Stored data entries:
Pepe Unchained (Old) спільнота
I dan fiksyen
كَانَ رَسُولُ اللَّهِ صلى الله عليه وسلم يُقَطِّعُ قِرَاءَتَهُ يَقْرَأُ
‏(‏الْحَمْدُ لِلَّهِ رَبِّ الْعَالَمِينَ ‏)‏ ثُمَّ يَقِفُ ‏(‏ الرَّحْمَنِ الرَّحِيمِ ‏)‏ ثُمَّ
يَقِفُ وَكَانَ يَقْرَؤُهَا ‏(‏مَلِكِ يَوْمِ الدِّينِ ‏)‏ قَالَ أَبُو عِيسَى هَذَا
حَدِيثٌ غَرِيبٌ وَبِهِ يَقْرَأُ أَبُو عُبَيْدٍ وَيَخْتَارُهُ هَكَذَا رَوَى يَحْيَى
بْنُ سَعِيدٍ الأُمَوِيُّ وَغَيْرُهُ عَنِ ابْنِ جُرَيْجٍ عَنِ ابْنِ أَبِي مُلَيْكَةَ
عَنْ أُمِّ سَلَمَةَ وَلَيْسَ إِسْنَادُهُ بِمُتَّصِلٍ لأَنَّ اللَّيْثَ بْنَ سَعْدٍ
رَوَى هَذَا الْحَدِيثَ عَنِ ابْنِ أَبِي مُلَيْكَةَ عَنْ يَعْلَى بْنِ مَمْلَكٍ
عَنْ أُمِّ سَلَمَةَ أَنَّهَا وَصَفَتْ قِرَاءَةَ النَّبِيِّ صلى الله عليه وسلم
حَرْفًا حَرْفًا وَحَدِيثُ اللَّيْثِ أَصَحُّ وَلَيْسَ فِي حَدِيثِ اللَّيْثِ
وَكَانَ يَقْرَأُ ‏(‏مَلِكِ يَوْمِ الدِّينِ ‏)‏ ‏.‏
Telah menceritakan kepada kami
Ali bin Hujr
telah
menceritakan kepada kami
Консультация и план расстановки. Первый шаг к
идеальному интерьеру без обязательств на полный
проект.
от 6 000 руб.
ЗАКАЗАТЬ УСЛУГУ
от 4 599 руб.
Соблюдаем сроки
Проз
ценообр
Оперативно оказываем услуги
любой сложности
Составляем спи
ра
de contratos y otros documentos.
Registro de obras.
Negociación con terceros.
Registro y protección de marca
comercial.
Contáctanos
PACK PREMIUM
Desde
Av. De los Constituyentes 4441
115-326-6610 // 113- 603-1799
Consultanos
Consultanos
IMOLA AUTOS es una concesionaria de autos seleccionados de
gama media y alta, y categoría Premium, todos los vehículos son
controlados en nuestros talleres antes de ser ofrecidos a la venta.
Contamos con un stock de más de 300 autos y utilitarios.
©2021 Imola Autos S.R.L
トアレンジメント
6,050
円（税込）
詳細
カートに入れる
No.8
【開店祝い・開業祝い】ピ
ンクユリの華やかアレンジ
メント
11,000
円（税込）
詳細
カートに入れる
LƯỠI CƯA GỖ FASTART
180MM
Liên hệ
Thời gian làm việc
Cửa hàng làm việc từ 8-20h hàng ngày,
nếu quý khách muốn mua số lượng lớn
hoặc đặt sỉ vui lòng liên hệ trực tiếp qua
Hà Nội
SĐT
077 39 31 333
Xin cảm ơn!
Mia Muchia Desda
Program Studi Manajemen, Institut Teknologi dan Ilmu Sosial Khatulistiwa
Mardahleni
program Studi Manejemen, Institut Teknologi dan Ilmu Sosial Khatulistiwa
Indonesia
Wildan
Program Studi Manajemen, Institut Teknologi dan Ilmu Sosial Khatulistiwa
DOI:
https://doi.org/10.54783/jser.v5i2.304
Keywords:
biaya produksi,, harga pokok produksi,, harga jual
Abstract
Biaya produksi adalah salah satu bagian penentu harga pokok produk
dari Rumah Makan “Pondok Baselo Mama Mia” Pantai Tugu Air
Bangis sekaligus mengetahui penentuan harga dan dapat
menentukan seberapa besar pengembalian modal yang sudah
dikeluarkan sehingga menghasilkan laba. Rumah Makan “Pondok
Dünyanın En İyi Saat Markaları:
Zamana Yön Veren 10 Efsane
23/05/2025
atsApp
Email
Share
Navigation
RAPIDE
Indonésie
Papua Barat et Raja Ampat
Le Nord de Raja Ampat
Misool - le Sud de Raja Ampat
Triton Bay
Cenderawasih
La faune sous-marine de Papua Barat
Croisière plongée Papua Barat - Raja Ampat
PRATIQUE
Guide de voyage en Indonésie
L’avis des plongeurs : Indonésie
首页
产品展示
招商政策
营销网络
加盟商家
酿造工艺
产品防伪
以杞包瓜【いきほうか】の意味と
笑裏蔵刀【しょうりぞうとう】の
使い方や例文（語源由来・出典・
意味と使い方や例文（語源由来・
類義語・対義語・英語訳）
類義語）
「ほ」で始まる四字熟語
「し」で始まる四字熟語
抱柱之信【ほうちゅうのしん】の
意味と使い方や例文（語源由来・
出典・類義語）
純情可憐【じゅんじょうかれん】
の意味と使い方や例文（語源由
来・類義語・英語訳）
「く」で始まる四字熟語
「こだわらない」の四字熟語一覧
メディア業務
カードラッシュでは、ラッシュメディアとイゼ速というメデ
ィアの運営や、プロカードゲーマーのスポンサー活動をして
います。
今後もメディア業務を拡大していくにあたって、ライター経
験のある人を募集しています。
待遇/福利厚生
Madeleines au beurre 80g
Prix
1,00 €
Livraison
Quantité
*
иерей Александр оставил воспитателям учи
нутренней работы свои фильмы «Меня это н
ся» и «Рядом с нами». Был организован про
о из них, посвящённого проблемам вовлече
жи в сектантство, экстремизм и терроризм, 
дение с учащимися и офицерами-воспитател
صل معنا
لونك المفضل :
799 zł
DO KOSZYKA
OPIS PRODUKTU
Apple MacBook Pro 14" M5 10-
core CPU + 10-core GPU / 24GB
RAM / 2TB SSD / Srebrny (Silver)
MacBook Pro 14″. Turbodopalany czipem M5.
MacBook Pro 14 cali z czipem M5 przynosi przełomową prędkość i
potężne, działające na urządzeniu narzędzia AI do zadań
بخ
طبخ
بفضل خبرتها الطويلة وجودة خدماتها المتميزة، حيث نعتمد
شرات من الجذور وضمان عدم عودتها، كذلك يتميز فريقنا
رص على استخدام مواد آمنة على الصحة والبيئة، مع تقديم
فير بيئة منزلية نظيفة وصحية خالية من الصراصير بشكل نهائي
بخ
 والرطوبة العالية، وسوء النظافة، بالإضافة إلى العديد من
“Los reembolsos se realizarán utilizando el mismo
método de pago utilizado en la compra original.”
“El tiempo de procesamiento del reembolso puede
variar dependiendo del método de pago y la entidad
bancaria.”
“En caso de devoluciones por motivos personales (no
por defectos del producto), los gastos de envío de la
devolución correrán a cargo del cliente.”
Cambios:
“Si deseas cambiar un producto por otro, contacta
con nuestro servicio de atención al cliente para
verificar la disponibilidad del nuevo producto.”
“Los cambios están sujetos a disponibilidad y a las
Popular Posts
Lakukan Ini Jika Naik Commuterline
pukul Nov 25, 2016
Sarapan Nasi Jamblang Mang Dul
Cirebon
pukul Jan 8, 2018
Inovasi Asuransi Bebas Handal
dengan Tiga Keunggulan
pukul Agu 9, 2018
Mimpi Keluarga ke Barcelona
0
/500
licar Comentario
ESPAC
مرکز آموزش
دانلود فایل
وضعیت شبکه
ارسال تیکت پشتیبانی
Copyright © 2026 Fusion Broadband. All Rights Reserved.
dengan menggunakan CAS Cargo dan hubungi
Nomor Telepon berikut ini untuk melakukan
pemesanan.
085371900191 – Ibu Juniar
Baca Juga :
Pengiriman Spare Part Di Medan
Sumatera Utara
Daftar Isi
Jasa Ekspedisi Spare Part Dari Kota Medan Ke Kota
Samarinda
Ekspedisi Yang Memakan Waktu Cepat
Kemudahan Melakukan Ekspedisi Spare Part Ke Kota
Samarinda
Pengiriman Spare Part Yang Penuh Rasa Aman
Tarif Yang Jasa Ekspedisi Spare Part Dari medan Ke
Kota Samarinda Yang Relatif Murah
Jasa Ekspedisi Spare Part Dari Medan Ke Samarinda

▶ _WHAT IS BEING ASKED_: The answer must be every line from the records above that contains the word "Spare", copied in full.

▶ _RESPONSE BELOW_:
Pengiriman Spare Part Di Medan
Jasa Ekspedisi Spare Part Dari Kota Medan Ke Kota
Kemudahan Melakukan Ekspedisi Spare Part Ke Kota
Pengiriman Spare Part Yang Penuh Rasa Aman
Tarif Yang Jasa Ekspedisi Spare Part Dari medan Ke
Jasa Ekspedisi Spare Part Dari Medan Ke Samarinda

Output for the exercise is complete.